*Records to use*.
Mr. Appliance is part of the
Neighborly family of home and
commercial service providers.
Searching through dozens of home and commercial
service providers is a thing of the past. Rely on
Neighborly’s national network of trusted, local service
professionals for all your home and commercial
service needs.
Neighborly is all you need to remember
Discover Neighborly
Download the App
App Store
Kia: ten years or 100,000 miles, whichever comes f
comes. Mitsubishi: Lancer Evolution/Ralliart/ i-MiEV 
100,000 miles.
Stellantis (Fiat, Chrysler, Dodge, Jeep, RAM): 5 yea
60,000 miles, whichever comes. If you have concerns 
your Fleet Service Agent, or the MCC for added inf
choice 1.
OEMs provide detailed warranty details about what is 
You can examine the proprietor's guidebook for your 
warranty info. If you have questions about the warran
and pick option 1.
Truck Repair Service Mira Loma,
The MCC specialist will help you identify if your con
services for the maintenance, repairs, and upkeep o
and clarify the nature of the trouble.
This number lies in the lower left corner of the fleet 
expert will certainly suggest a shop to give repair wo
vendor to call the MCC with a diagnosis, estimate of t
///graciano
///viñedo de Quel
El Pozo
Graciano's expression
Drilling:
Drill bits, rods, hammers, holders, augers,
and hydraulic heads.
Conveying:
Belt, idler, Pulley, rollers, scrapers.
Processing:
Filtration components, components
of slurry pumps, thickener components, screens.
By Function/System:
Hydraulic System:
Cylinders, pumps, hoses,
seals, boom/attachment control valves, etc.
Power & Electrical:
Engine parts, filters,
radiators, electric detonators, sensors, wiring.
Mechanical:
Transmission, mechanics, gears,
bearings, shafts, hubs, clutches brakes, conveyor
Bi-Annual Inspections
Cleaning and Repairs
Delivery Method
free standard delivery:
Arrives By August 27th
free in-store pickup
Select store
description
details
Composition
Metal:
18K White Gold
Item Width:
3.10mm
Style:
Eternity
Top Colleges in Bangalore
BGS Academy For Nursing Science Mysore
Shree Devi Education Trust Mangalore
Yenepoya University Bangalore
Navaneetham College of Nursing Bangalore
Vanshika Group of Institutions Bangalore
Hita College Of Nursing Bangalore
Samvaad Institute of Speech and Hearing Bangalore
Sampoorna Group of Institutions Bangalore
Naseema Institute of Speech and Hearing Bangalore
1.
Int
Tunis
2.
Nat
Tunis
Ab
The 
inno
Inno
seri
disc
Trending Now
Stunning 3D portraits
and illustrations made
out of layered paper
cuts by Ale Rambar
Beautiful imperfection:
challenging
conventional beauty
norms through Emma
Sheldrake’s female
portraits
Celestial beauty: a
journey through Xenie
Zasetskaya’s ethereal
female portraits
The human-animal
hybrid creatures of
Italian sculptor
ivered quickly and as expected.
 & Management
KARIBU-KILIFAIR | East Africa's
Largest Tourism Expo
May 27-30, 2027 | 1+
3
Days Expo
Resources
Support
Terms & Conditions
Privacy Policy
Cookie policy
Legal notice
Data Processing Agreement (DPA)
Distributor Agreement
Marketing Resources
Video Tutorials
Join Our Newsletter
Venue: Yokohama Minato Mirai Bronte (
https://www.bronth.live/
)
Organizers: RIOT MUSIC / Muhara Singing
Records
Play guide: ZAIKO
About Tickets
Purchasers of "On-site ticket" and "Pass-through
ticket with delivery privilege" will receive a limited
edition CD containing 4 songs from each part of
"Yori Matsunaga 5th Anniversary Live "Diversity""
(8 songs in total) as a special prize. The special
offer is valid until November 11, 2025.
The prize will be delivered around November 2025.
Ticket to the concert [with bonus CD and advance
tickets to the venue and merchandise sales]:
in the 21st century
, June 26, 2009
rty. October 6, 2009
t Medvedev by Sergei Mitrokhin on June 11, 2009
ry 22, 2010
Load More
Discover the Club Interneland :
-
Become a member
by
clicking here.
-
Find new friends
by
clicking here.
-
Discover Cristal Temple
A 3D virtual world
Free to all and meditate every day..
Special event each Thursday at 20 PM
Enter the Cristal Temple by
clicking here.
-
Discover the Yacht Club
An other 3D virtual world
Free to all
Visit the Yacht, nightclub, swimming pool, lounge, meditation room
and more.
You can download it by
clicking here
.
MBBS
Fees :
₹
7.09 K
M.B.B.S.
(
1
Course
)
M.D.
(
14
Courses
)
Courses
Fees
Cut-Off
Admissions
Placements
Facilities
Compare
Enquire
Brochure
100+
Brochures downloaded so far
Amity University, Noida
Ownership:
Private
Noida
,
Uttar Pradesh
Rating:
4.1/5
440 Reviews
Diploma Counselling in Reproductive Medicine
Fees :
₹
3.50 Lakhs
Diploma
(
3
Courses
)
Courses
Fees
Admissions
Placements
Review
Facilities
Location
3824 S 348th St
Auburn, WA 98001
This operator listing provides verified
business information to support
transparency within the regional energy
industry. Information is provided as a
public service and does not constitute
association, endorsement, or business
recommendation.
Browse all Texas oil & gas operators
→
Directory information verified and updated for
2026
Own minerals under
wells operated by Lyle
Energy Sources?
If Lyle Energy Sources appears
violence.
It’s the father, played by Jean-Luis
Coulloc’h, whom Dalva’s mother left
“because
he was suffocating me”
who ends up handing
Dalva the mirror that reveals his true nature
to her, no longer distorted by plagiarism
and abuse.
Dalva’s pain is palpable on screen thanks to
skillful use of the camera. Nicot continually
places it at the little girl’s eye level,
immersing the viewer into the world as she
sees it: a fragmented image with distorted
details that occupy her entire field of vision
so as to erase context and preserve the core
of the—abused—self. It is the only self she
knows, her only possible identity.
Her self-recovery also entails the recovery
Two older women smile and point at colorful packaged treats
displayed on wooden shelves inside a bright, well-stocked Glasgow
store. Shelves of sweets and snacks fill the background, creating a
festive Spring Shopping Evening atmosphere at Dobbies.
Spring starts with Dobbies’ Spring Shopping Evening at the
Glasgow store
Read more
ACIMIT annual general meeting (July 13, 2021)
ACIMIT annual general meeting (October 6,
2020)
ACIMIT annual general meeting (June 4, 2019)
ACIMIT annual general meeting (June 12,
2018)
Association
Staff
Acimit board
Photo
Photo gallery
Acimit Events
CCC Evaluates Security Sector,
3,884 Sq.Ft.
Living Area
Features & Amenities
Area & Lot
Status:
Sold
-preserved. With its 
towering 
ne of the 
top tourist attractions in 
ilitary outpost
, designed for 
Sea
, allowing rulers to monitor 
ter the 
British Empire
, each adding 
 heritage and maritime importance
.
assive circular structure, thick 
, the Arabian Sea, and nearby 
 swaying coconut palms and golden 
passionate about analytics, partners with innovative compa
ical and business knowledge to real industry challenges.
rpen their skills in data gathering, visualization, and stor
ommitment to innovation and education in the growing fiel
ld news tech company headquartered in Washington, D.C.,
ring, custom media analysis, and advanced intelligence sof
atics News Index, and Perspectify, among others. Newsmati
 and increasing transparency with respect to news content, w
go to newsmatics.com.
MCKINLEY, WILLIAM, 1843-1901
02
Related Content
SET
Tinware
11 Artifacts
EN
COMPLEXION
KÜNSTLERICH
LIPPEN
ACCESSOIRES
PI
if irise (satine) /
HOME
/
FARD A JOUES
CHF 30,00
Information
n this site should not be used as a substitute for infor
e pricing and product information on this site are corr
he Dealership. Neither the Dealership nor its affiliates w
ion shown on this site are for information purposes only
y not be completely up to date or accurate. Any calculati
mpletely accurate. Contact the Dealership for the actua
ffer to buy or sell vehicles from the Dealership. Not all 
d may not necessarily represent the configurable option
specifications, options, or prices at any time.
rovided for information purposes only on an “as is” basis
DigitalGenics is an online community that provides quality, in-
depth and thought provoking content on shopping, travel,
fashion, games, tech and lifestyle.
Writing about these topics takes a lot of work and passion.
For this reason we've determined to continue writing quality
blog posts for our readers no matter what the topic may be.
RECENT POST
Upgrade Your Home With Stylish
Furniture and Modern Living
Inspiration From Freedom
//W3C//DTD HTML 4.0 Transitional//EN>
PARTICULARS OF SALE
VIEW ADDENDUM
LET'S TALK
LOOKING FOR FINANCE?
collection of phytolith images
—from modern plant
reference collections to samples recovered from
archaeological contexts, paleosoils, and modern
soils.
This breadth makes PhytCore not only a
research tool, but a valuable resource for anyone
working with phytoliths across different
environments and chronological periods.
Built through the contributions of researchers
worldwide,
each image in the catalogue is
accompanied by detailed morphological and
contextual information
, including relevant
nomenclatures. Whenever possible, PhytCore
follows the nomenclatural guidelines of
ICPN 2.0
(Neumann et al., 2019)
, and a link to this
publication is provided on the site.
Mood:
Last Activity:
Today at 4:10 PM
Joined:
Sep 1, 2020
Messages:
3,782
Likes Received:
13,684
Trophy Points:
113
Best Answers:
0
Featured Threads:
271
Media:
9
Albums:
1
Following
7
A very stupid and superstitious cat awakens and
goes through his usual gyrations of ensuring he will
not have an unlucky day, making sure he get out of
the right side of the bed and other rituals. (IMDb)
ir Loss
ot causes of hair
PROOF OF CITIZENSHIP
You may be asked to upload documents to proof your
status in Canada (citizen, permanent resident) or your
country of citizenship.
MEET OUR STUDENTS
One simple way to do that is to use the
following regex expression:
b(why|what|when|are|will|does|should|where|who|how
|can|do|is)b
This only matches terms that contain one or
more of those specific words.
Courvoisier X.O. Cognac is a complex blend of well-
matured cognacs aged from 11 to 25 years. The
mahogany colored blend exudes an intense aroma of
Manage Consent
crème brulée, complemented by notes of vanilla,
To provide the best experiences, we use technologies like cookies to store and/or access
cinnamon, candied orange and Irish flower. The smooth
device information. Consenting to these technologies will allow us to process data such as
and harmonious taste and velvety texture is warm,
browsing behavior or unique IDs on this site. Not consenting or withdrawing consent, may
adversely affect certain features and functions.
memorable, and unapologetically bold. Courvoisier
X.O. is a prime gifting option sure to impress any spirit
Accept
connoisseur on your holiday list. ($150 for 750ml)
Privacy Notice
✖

*What you will do*. Print, from the entries above, the line with "RECENT POST", the line with "the right side" and all lines between them, exactly and with nothing else.

*Result*.
RECENT POST
Upgrade Your Home With Stylish
Furniture and Modern Living
Inspiration From Freedom
//W3C//DTD HTML 4.0 Transitional//EN>
PARTICULARS OF SALE
VIEW ADDENDUM
LET'S TALK
LOOKING FOR FINANCE?
collection of phytolith images
—from modern plant
reference collections to samples recovered from
archaeological contexts, paleosoils, and modern
soils.
This breadth makes PhytCore not only a
research tool, but a valuable resource for anyone
working with phytoliths across different
environments and chronological periods.
Built through the contributions of researchers
worldwide,
each image in the catalogue is
accompanied by detailed morphological and
contextual information
, including relevant
nomenclatures. Whenever possible, PhytCore
follows the nomenclatural guidelines of
ICPN 2.0
(Neumann et al., 2019)
, and a link to this
publication is provided on the site.
Mood:
Last Activity:
Today at 4:10 PM
Joined:
Sep 1, 2020
Messages:
3,782
Likes Received:
13,684
Trophy Points:
113
Best Answers:
0
Featured Threads:
271
Media:
9
Albums:
1
Following
7
A very stupid and superstitious cat awakens and
goes through his usual gyrations of ensuring he will
not have an unlucky day, making sure he get out of
the right side of the bed and other rituals. (IMDb)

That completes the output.